Amid shift to remote work, application performance monitoring is IT’s big moment

In recent weeks, millions have started working from home, putting unheard-of pressure on services like video conferencing, online learning, food delivery and e-commerce platforms. While some verticals have seen a marked reduction in traffic, others are being asked to scale to new heights.

Services that were previously nice to have are now necessities, but how do organizations track pressure points that can add up to a critical failure? There is actually a whole class of software to help in this regard.

Monitoring tools like Datadog, New Relic and Elastic are designed to help companies understand what’s happening inside their key systems and warn them when things may be going sideways. That’s absolutely essential as these services are being asked to handle unprecedented levels of activity.

At a time when performance is critical, application performance monitoring (APM) tools are helping companies stay up and running. They also help track root causes should the worst case happen and they go down, with the goal of getting going again as quickly as possible.

We spoke to a few monitoring vendor CEOs to understand better how they are helping customers navigate this demand and keep systems up and running when we need them most.

IT’s big moment

IT staff keep systems running, but like many who work behind the scenes, few people think much about what they do until something goes wrong. As businesses navigate the COVID-19 crisis, they are learning just how valuable these employees are, says Lew Cirne, CEO and founder at New Relic.

“IT people are unsung heroes. They’re working behind the scenes. Everything is suddenly cranked up on the demands of their system and it’s where they’re really shining. They are basically doing their job when nobody notices because everything’s just working,” Cirne told TechCrunch.

He says technology is working to increase infrastructure capacity while the medical field is working to flatten the infection curve. “This is a moment of truth for technology. And while the world is busy flattening the curve as we should be, […] the opposite is happening in technology, the curve is spiking like you wouldn’t believe,” he said.

Cirne cites one of his customers, an online learning platform that had a usage spike of 380% in just one week, as just one example. His customers also include Zoom and BlueJeans, two video conferencing companies coping with huge spikes in demand in recent weeks.

Predicting problems before they happen

The engineers tasked with keeping these systems running need a lot of information, says Datadog founder and CEO Olivier Pomel. The new usage requirements are only exacerbating that.

“For every outage you see from a service you might use, there are probably dozens or hundreds of smaller incidents behind the scenes, and many of these incidents require a response. Even if they may not directly impact customers at that time, they would if you leave them unmitigated,” Pomel explained.

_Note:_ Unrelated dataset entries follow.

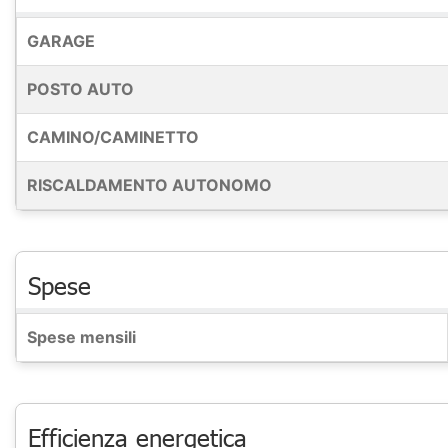
GARAGE
POSTO AUTO
CAMINO/CAMINETTO
RISCALDAMENTO AUTONOMO
Spese
Spese mensili
Efficienza energetica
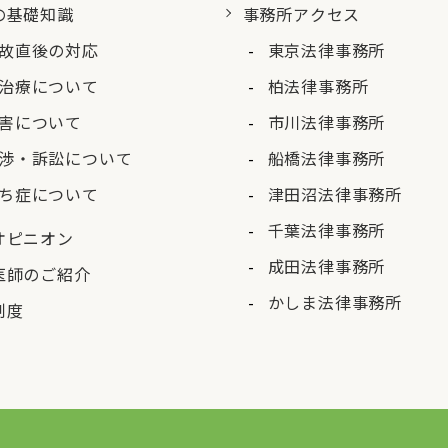
の基礎知識
事務所アクセス
故直後の対応
東京法律事務所
治療について
柏法律事務所
害について
市川法律事務所
渉・訴訟について
船橋法律事務所
ち症について
津田沼法律事務所
千葉法律事務所
オピニオン
成田法律事務所
医師のご紹介
かしま法律事務所
制度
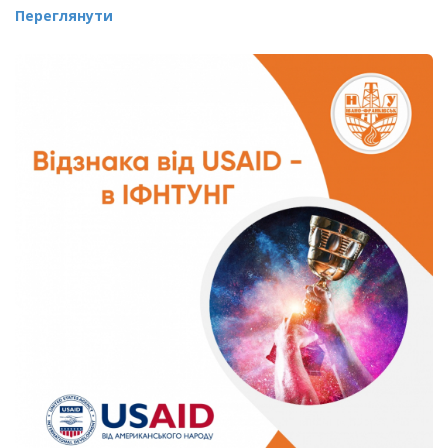
Переглянути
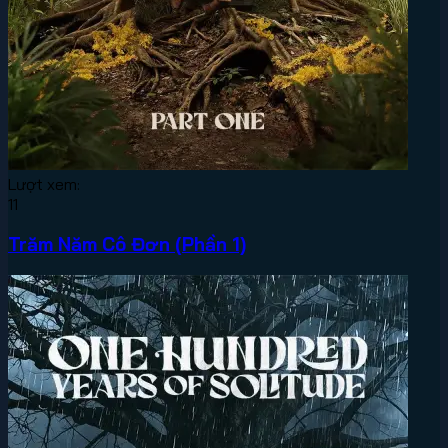
Lượt xem:
11
Trăm Năm Cô Đơn (Phần 1)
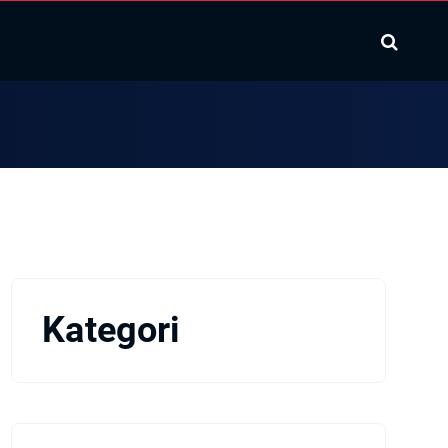
Kategori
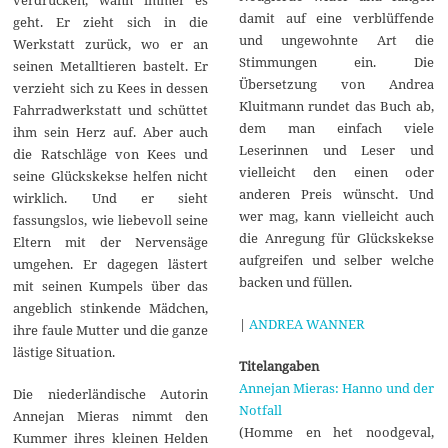
damit auf eine verblüffende
geht. Er zieht sich in die
und ungewohnte Art die
Werkstatt zurück, wo er an
Stimmungen ein. Die
seinen Metalltieren bastelt. Er
Übersetzung von Andrea
verzieht sich zu Kees in dessen
Kluitmann rundet das Buch ab,
Fahrradwerkstatt und schüttet
dem man einfach viele
ihm sein Herz auf. Aber auch
Leserinnen und Leser und
die Ratschläge von Kees und
vielleicht den einen oder
seine Glückskekse helfen nicht
anderen Preis wünscht. Und
wirklich. Und er sieht
wer mag, kann vielleicht auch
fassungslos, wie liebevoll seine
die Anregung für Glückskekse
Eltern mit der Nervensäge
aufgreifen und selber welche
umgehen. Er dagegen lästert
backen und füllen.
mit seinen Kumpels über das
angeblich stinkende Mädchen,
|
ANDREA WANNER
ihre faule Mutter und die ganze
lästige Situation.
Titelangaben
Annejan Mieras: Hanno und der
Die niederländische Autorin
Notfall
Annejan Mieras nimmt den
(Homme en het noodgeval,
Kummer ihres kleinen Helden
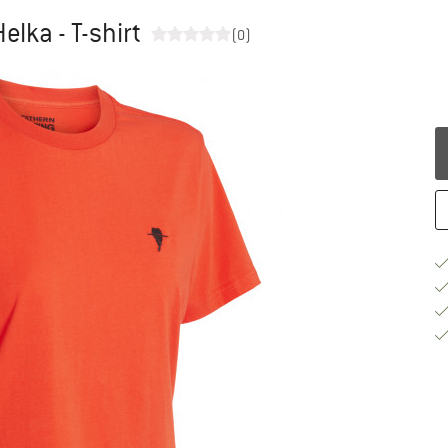
lka - T-shirt
(0)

He says Datadog’s job is to make sure customers can understand all of those incidents as quickly as possible and actually help predict problems before they happen so they get in front of the issues before they become a problem for users.

Shay Banon, founder and CEO at Elastic, says the first step to finding a problem is knowing what’s normal and what’s not, but it’s hard to know that when you are suddenly asked to scale to new levels very quickly.

When usage suddenly increases tenfold, Banon says the principal assumptions you used to make no longer apply. That forces you to rethink how your systems operate in the new reality, which requires observability into your infrastructure. “APM is a huge aspect of observability as a whole, but there is a huge concept related to APM. It’s about logging. It’s about metrics. It’s about infrastructure monitoring. It’s about [all of that],” he says.

Working remotely

According to Pomel, IT teams tasked with monitoring critical systems have also been forced to work from home, which creates new challenges for these teams. Pomel is seeing more people using its product collaboratively in a way they might not have had to when they could convene in-person for a quick meeting to discuss an issue.

“In addition to scaling up, all of these companies are switching to working remotely, and as such, there’s also a real increased need for their engineering teams and product teams to collaborate within the platforms they are using because you can’t actually get together and huddle behind a couple of screens and try to piece together data from disparate sources,” Pomels says. “So it’s even more important to understand the issue, because you don’t have people in [the same place].”

Elastic’s Banon says his company has always been remote, so he can advise CEOs who are trying to do this for the first time and let them know which solutions worked for his company.

“Some companies are trying to figure out how to operate in this new world. We are a truly distributed company. The fact we are working from home isn’t new to us. I have been talking to other CEOs and other leaders in various companies about how we make decisions and how we prioritize,” he said.

Each vendor has its own way of helping customers figure it out, but it’s about giving them the tools to understand what’s happening inside their systems. If APM can’t always keep services up, it can minimize disruptions when sites goes down due to overuse.

As Cirne says, understanding a problem requires an investigative process. “Monitoring tells you when something is broken. Observability lets you ask why there is a problem, giving you the ability to ask ad hoc questions you might not have predicted,” he said.

So the next time your service just works — and especially when it doesn’t — think about the army of IT pros out there working to get it going and the monitoring tools that help them understand what’s going on. Those folks have your back, now more than ever.